After the transmission of the electric power is relayed through the first connector 121 and the second connector 122 (step S70), the disconnection of the second connector 122 from the first connector 121 does not have to be performed (step S71), and may be performed at any timing from step S61 or thereafter.

If the switch 53 is in the off state at the timing at which the second connector 122 is disconnected, that is, if the second connector 122 is disconnected before step S69, the switch 53 is kept in the off state. Meanwhile, if the switch 53 is in the on state at the timing at which the second connector 122 is opened, that is, if the second connector 122 is opened in step S69 or a step thereafter, the switch 53 is switched from the on state to the off state (step S73).

As described above, in the connector system 204 according to the fourth embodiment of the present disclosure, the first connector 121 includes the power line PL 63. The second connector 122 includes a power line PL 63. The processing unit 54 in the second connector 122 performs information transmission processing of creating authentication information and transmitting the authentication information to the first connector 121. In a state where first connector 121 and second connector 122 are connected to each other, switch 53 in first connector 121 selects whether or not to electrically connect power line PL53 and power line PL63 to each other. The authentication unit 51 in the first connector 121 performs authentication processing of authenticating the second connector 122 based on the authentication information received from the second connector 122. Then, the control unit 52 in the first connector 121 controls the switch 53 based on the result of the authentication process performed by the authentication unit 51.

As described above, the electrical connection between the first power line PL53 and the power line PL63 is switched based on the result of the verification process performed by the first connector 121. Therefore, when power line PL53 and power line PL63 perform power transmission, power is prevented from being transmitted to an unintended device.

In the connector system 204 according to the fourth embodiment of the present disclosure, the electrical connection between the devices can be controlled more appropriately.

Since other components and their operations are the same as those of the connector system 201 according to the first embodiment of the present disclosure, a detailed description thereof will not be repeated.

The features of the connector system 201 of the first embodiment, the connector system 202 of the second embodiment, the connector system 203 of the third embodiment and the connector system 204 of the fourth embodiment according to the present disclosure may be combined as appropriate.

The above embodiments are merely illustrative in all respects and should not be considered restrictive. The scope of the present disclosure is defined by the scope of the claims, not the above description, and is intended to include meanings equivalent to the scope of the claims and all modifications within the scope.

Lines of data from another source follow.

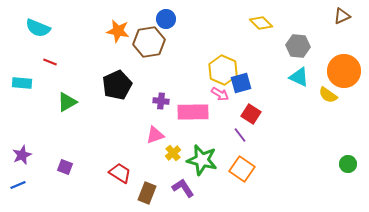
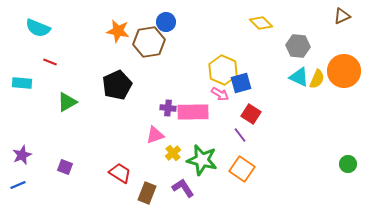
blue circle: moved 3 px down
yellow semicircle: moved 11 px left, 16 px up; rotated 102 degrees counterclockwise
purple cross: moved 7 px right, 7 px down
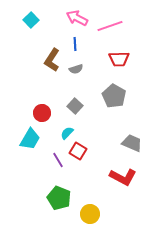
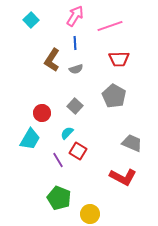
pink arrow: moved 2 px left, 2 px up; rotated 95 degrees clockwise
blue line: moved 1 px up
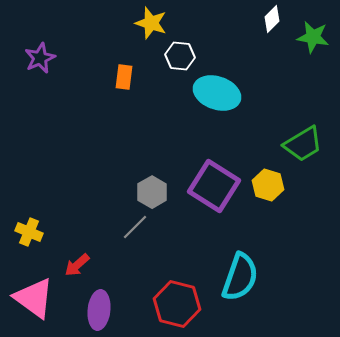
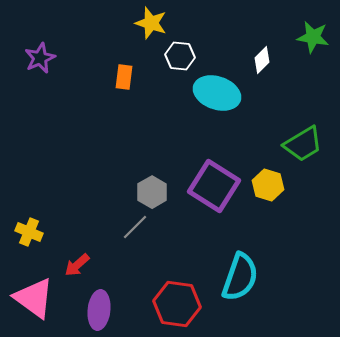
white diamond: moved 10 px left, 41 px down
red hexagon: rotated 6 degrees counterclockwise
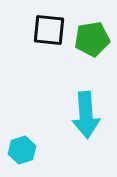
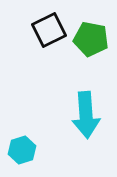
black square: rotated 32 degrees counterclockwise
green pentagon: moved 1 px left; rotated 20 degrees clockwise
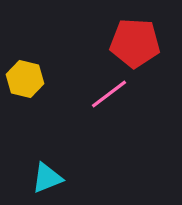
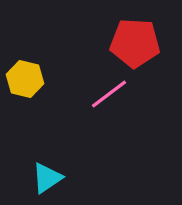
cyan triangle: rotated 12 degrees counterclockwise
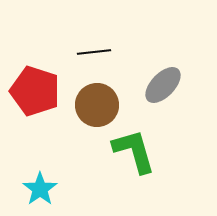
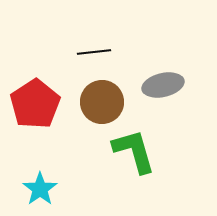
gray ellipse: rotated 33 degrees clockwise
red pentagon: moved 13 px down; rotated 21 degrees clockwise
brown circle: moved 5 px right, 3 px up
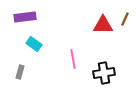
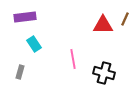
cyan rectangle: rotated 21 degrees clockwise
black cross: rotated 25 degrees clockwise
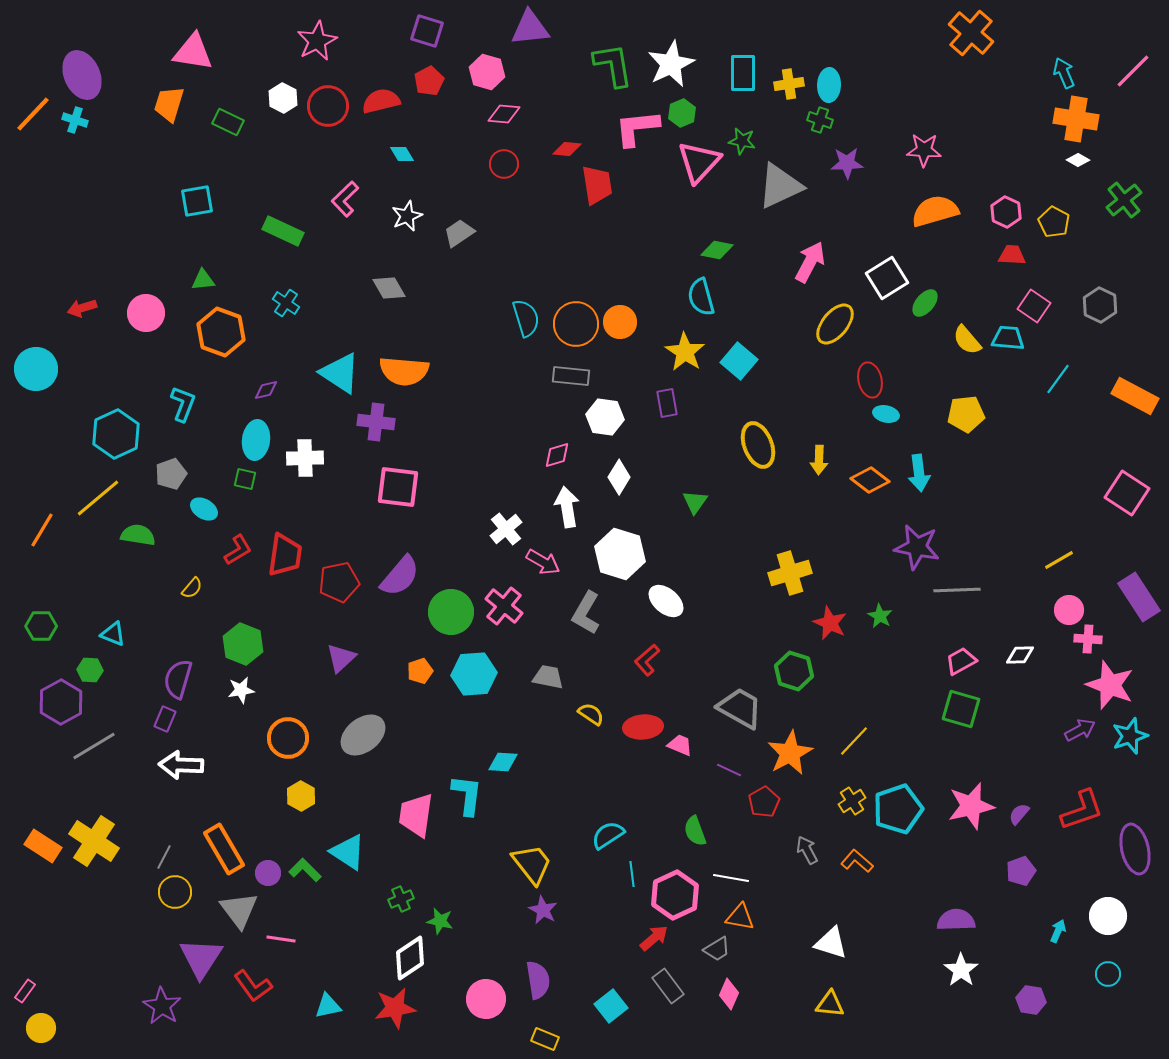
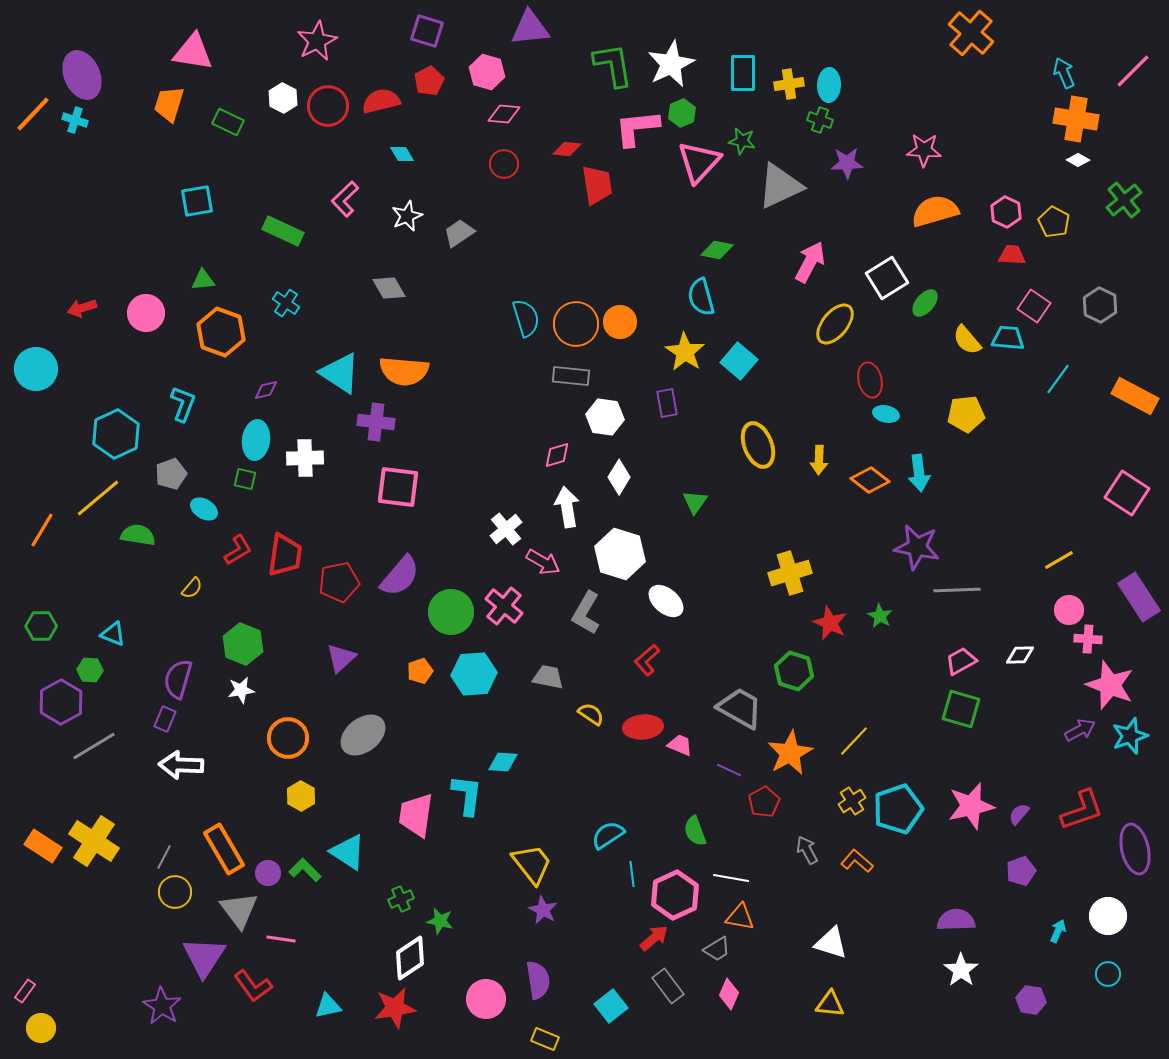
purple triangle at (201, 958): moved 3 px right, 1 px up
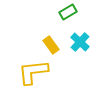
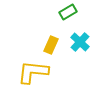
yellow rectangle: rotated 60 degrees clockwise
yellow L-shape: rotated 12 degrees clockwise
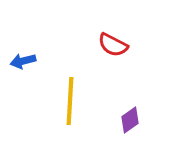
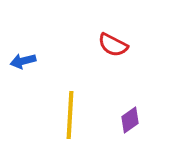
yellow line: moved 14 px down
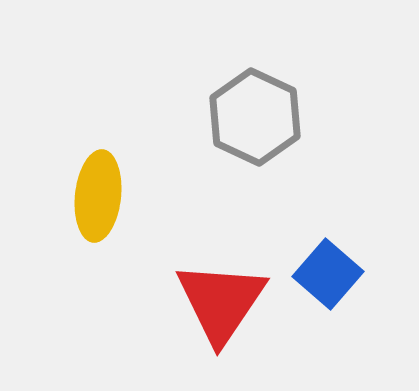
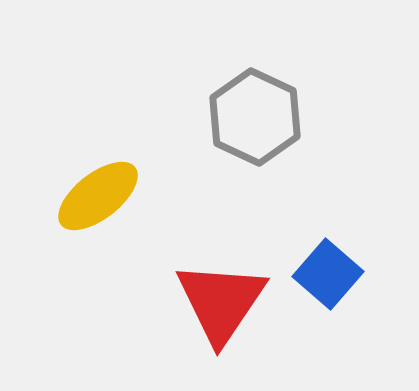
yellow ellipse: rotated 46 degrees clockwise
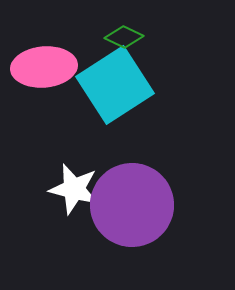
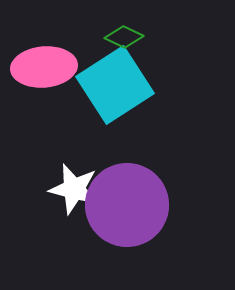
purple circle: moved 5 px left
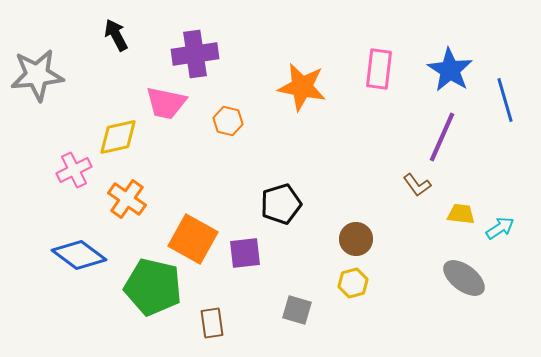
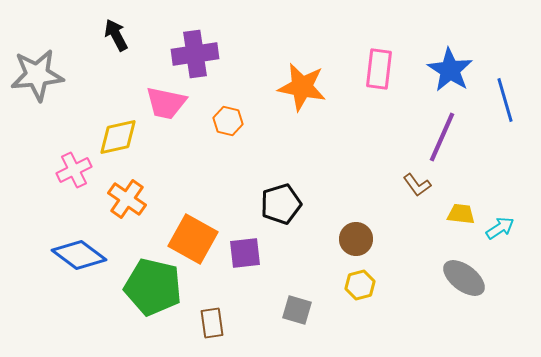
yellow hexagon: moved 7 px right, 2 px down
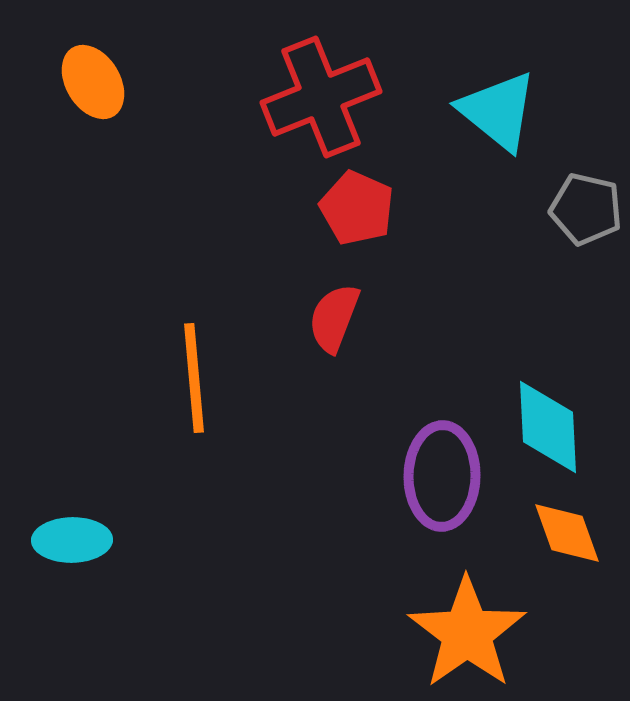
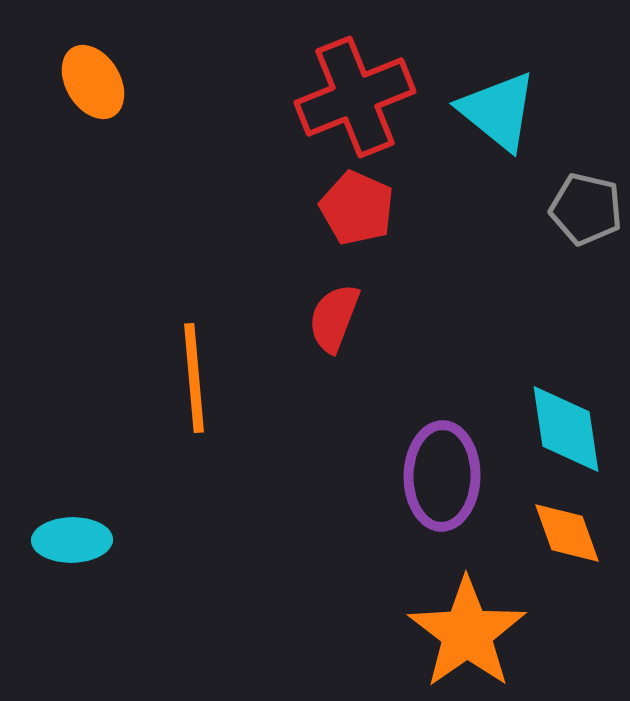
red cross: moved 34 px right
cyan diamond: moved 18 px right, 2 px down; rotated 6 degrees counterclockwise
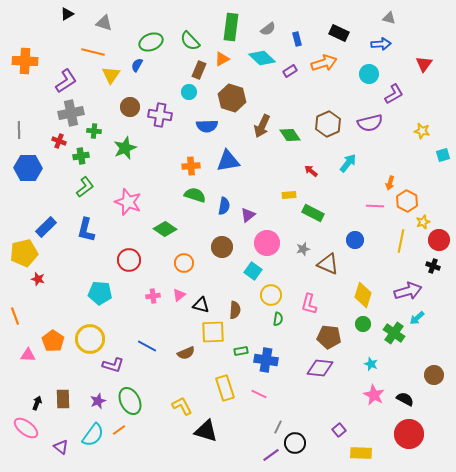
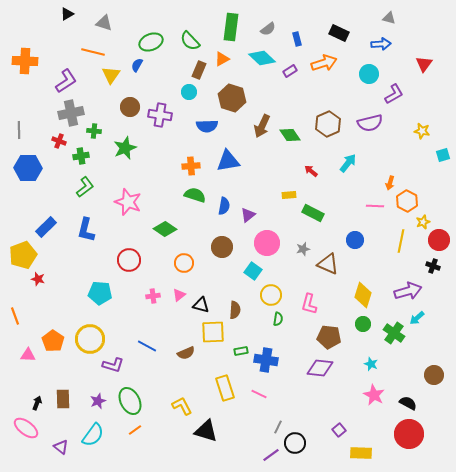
yellow pentagon at (24, 253): moved 1 px left, 2 px down; rotated 8 degrees counterclockwise
black semicircle at (405, 399): moved 3 px right, 4 px down
orange line at (119, 430): moved 16 px right
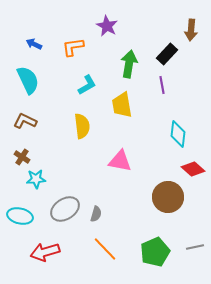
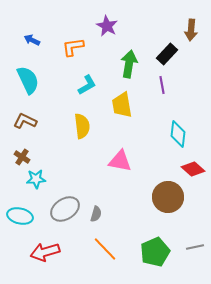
blue arrow: moved 2 px left, 4 px up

The above description includes features in the following additional description.

[ additional Note 1]

A connector system comprising a first connector comprising a first transmission line and a second connector comprising a second transmission line, wherein,

the second connector includes a processing unit configured to execute an information transmission process of creating information on authentication and transmitting the information to the first connector,

the first connector includes:

a switch configured to select whether to electrically connect the first transmission line and the second transmission line to each other in a state where the first connector and the second connector are connected to each other;

an authentication unit configured to perform an authentication process of authenticating the second connector based on the information received from the second connector; and

a control unit configured to control the switch based on a result of the verification process,

the first transmission line and the second transmission line are connected to different devices and relay communication signals or power transmitted between the devices, and

the authentication unit performs authentication processing using a digital signature as information.

[ additional Note 2]

A connector comprising a first transmission line, the connector comprising:

a switch configured to select whether to electrically connect the first transmission line and the second transmission line to each other in a state where the connector is connected to another connector including the second transmission line;

an authentication unit configured to perform authentication processing of authenticating a pairing apparatus connected to a connector; and

a control unit configured to control the switch based on a result of the verification process, wherein,

the first transmission line and the second transmission line are connected to different devices and relay communication signals or power transmitted between the devices, and

the authentication unit performs authentication processing using the digital signature.

[ additional Note 3]

A connector connectable with a counterpart connector including a first transmission line, the connector comprising:

a processing unit configured to create information on authentication and transmit the information to the counterpart connector; and

a second transmission line for transmitting the second transmission signal,

the mating connector includes:

a switch configured to select whether to electrically connect the first transmission line and the second transmission line to each other in a state where the counterpart connector is connected to the other connector;

an authentication unit configured to perform an authentication process of authenticating another connector based on the information; and

a control unit configured to control the switch based on a result of the verification process, wherein,

the first transmission line and the second transmission line are connected to different devices and relay communication signals or power transmitted between the devices, and

the other connector performs an authentication process on the connector by using the digital signature as information.

REFERENCE SIGNS LIST

1 wire harness

2 vehicle-mounted device

3. 4 communication device

5,15 socket

6. 16 electric device

7 plug

11. 31, 36, 51, 57 authentication unit

12. 32, 37, 52, 72 control unit

13. 33, 38, 53, 73 switch

14. 34, 35, 54, 74 processing unit

101. 111, 121, 131 first connector (mating connector)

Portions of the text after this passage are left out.